Denise Nicholas
*Denise Nicolas was born on this date in 1944. She is a Black retired actress and writer.
From Detroit, MI, Nicholas attended the University of Michigan and studied acting in New York. Her stage career began as an apprentice with the Free Southern Theater, touring rural Louisiana and Mississippi during the American Civil Rights Movement. In 1969, she came to television as “Liz McKintyre” on Room 222. The role of the fictional High School’s guidance counselor earned Nicholas two Golden Globe Award nominations. Nicholas also played councilwoman “Harriet DeLong” on the TV series In the Heat of the Night. Her stretch on the TV crime drama included acting, writing six episodes, and a two-hour TV movie.
Nicholas married soul singer-songwriter Bill Withers on January 17, 1973. Their relationship had been volatile before their nuptials. In November 1972, Nicholas reported to authorities that Withers flew to Tucson, Arizona, where she was filming The Soul of Nigger Charley and beat her in her motel room after she threatened to end their relationship over the telephone; she refused to press charges. The marriage ended in divorce, filed in April 1974 and finalized in December 1974. In February 1980, Nicholas's younger sister Michele Burgen, a 26-year-old editor for Ebony magazine, was shot to death. Her body was found in a locked rental car at LaGuardia Airport in New York City. Nicholas and her older brother Otto searched the country for clues, but no suspect was ever tried.
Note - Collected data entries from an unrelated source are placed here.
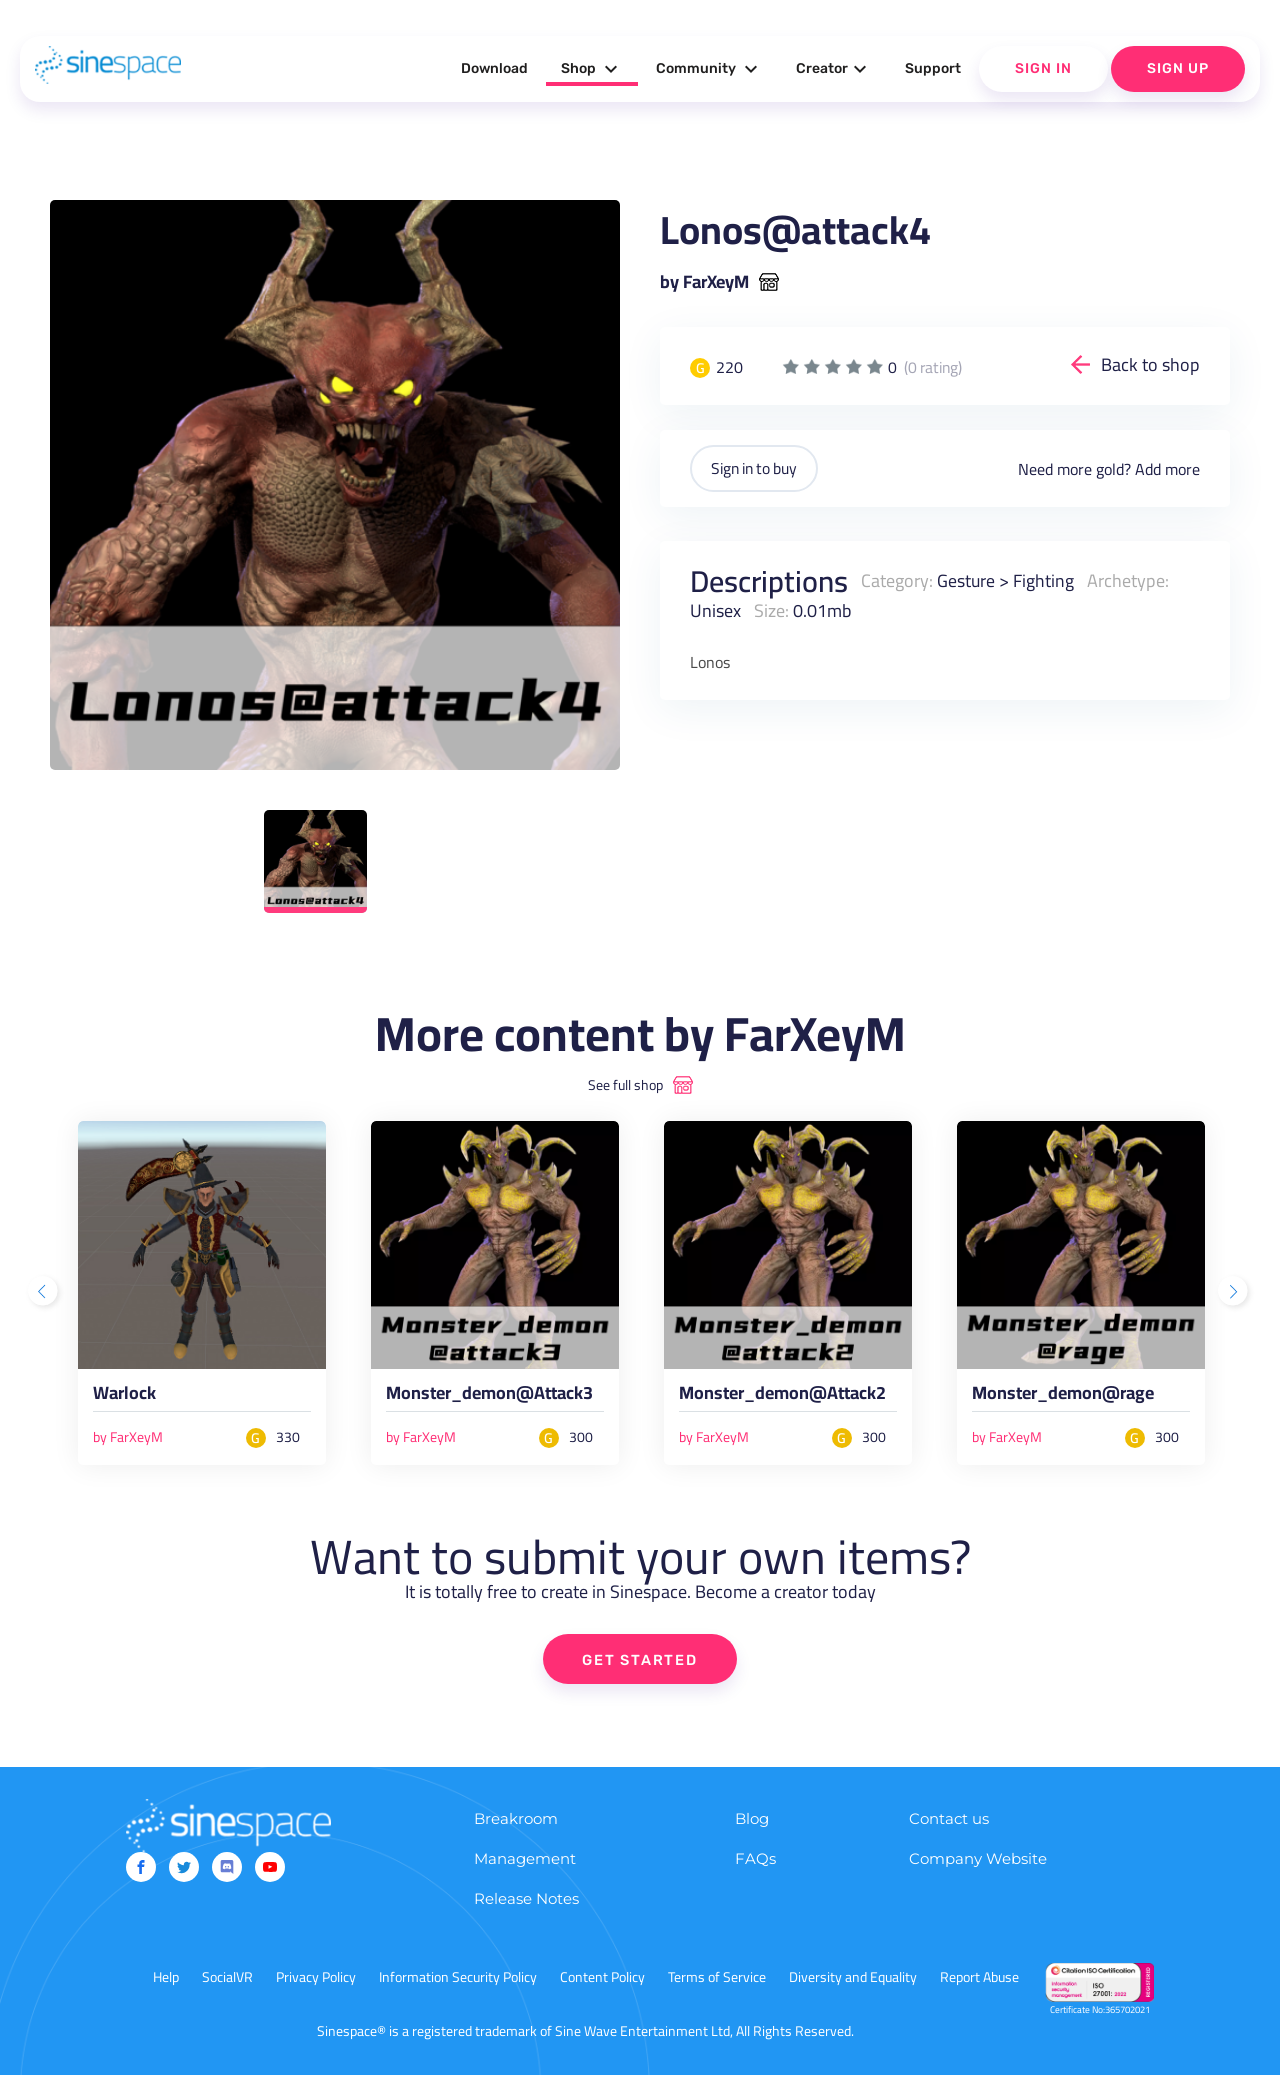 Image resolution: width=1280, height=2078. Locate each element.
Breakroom (516, 1821)
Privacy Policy (316, 1980)
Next (1235, 1293)
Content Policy (602, 1980)
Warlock (126, 1397)
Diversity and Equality (853, 1980)
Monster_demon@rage (1067, 1397)
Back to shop (1150, 364)
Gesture (966, 579)
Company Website (978, 1861)
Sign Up (1178, 68)
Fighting (1044, 579)
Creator (834, 69)
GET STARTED (640, 1662)
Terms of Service (717, 1980)
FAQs (755, 1861)
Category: (897, 579)
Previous (45, 1293)
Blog (752, 1821)
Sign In (1043, 68)
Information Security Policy (458, 1980)
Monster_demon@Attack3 (494, 1397)
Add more (1167, 468)
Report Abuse (979, 1980)
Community (709, 69)
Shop (592, 69)
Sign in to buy (759, 468)
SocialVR (227, 1980)
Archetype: (1129, 579)
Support (933, 68)
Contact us (949, 1821)
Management (525, 1861)
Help (166, 1980)
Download (494, 68)
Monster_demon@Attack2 (787, 1397)
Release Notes (526, 1901)
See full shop (625, 1085)
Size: (771, 609)
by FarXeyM (704, 282) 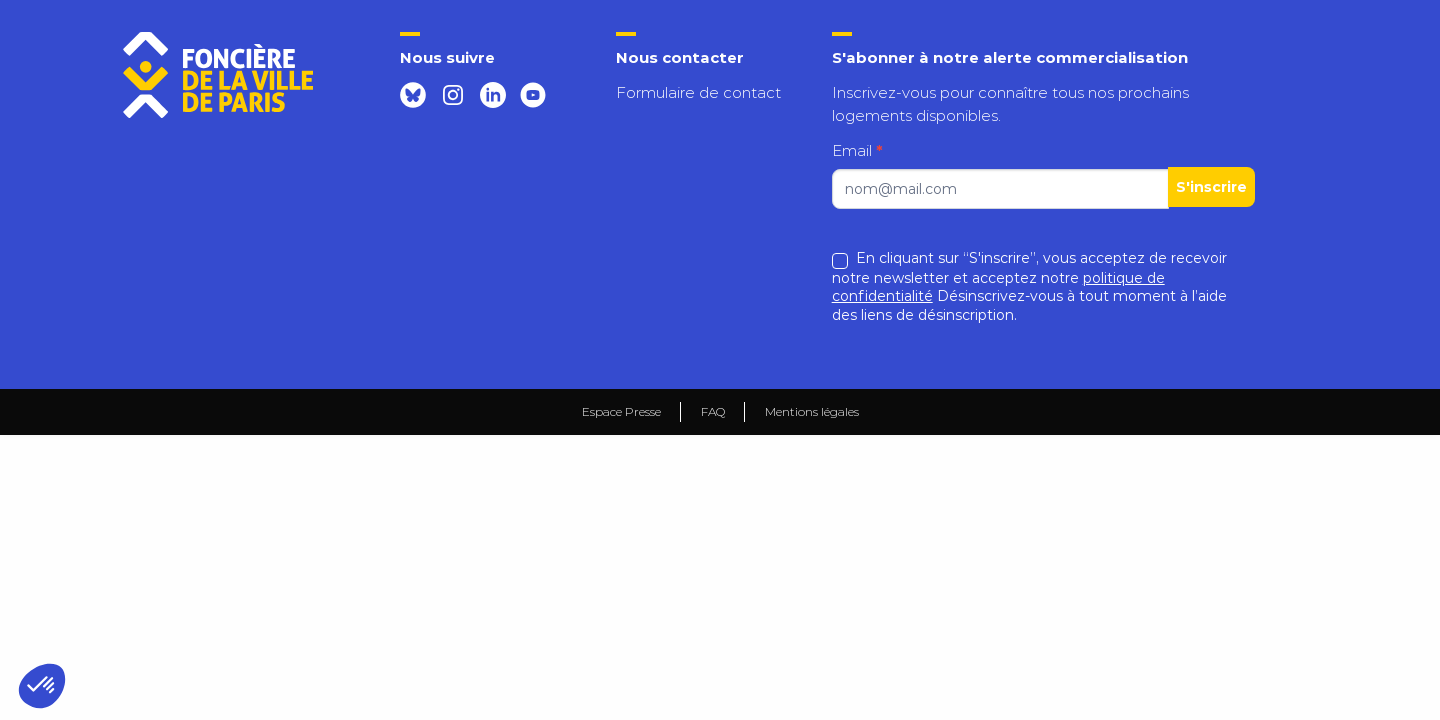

While coping with the loss of her sister, Nicholas met CBS sports anchor Jim Hill at a Sacramento poetry reading in June 1980. They married on Valentine's Day in 1981. The couple separated in October 1981, and she filed for divorce before reconciling soon after. Nicholas filed for divorce for the final time in 1984, and the divorce was finalized in 1987. She enrolled in the Professional Writing Program at the University of Southern California, eventually finding her way to the Journeymen's Writing Workshop under the tutelage of author Janet Fitch. She worked with Fitch for five years. Nicholas also attended the Squaw Valley Community of Writers Workshop, and the Natalie Goldberg Workshop, in Taos, New Mexico.
Her first novel, Freshwater Road, was published in August 2005. it received a starred review in Publishers Weekly. It was selected as one of the best books of 2005 by The Washington Post, The Detroit Free Press, The Atlanta Journal-Constitution, Newsday, and The Chicago Tribune. The novel won the Zora Neale Hurston/Richard Wright Award for debut fiction in 2006 and the American Library Association's Black Caucus Award for debut fiction the same year. Brown University commissioned Nicholas to write a staged adaptation of Freshwater Road, which was presented in May 2008.